REQUIRED ACTION. Every record below should be printed exactly, except for the pictures.
+++
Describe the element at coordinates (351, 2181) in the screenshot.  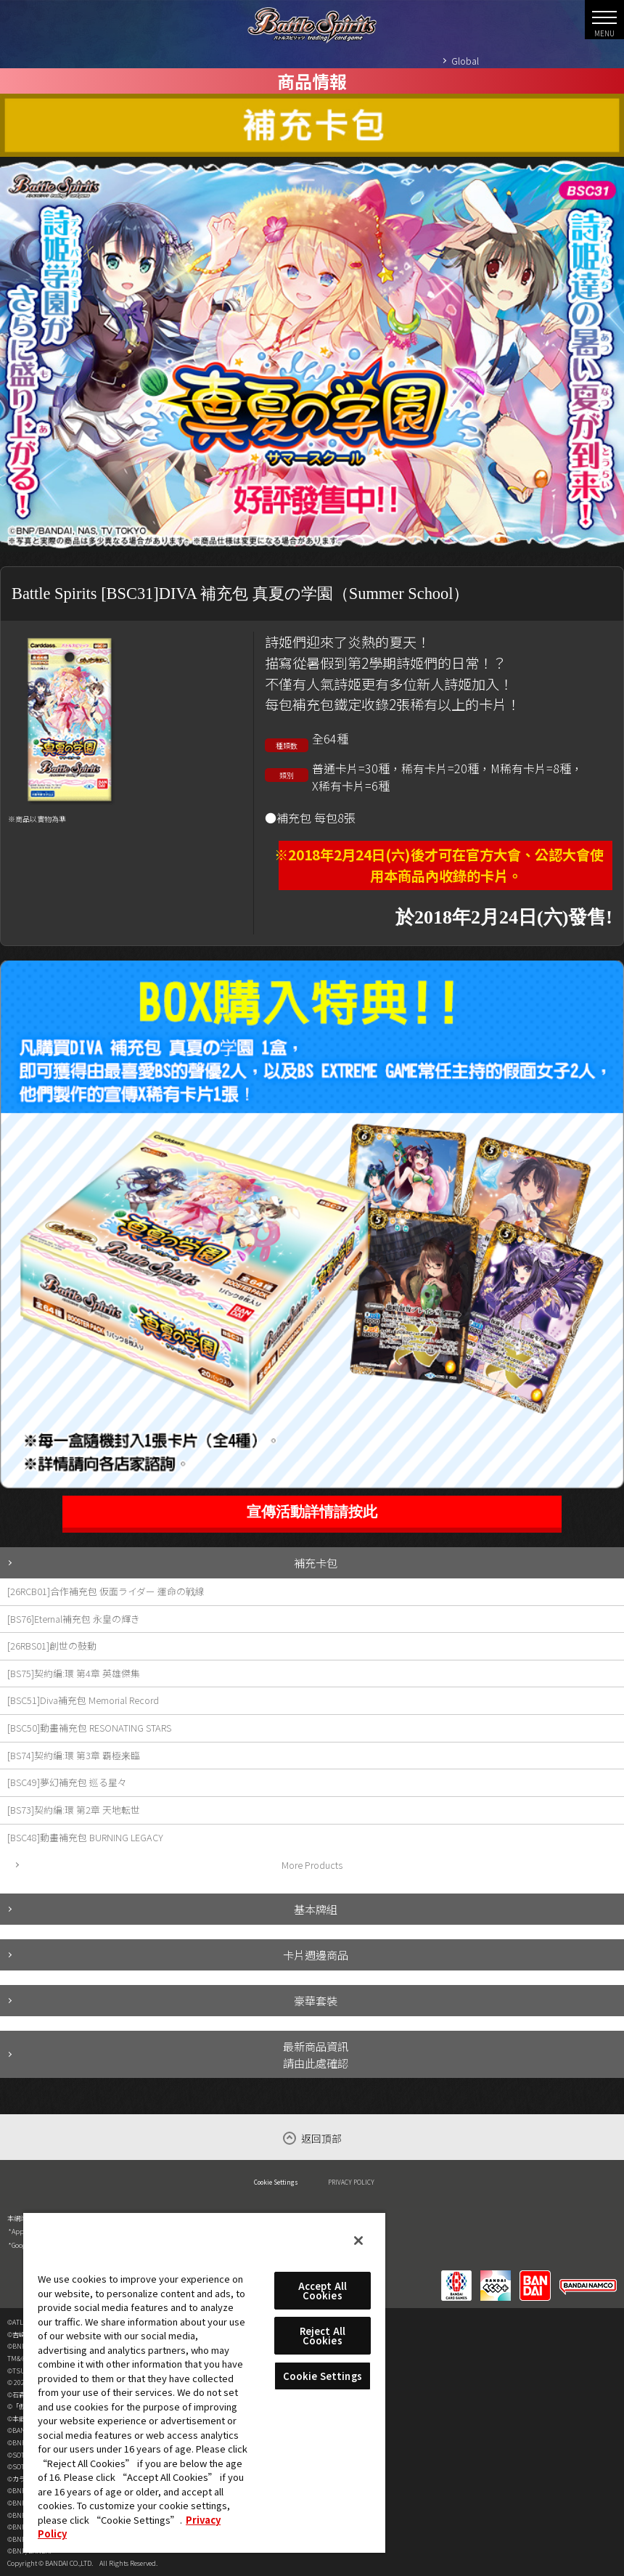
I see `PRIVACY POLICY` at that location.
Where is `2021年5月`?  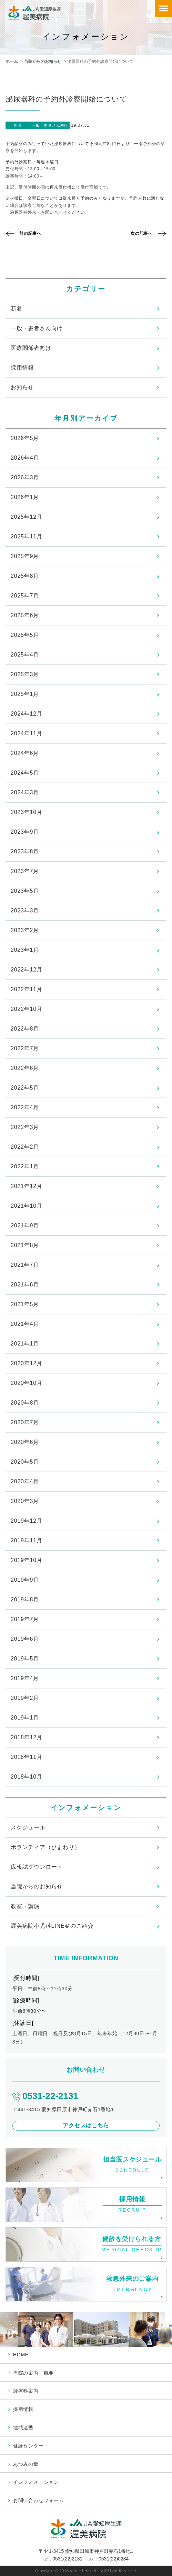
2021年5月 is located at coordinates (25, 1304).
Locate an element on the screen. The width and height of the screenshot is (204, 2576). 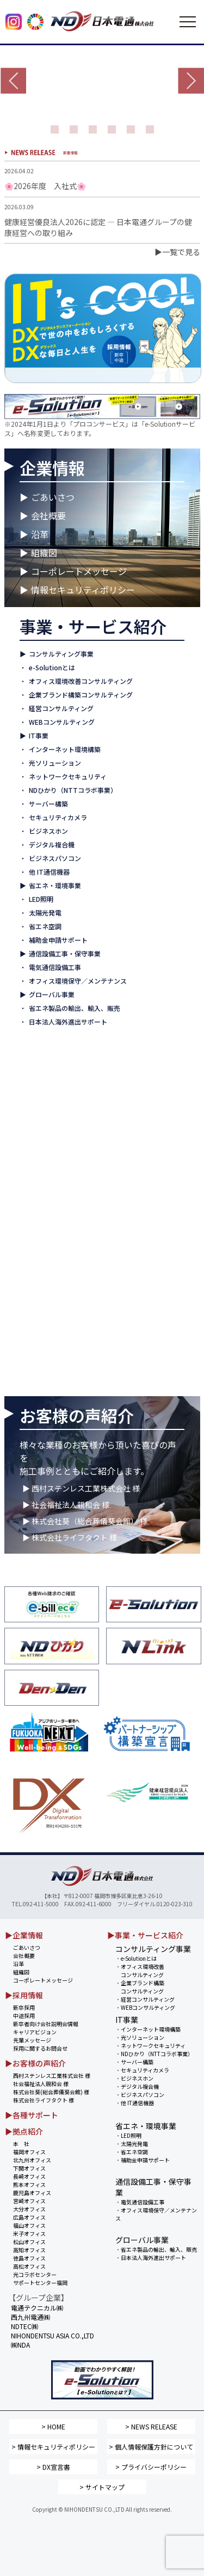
+++
RESULT FOR THIS TASK.
Describe the element at coordinates (351, 2181) in the screenshot.  
I see `PRIVACY POLICY` at that location.
Where is `2021年5月`?  
2021年5月 is located at coordinates (25, 1304).
Locate an element on the screen. The width and height of the screenshot is (204, 2576). 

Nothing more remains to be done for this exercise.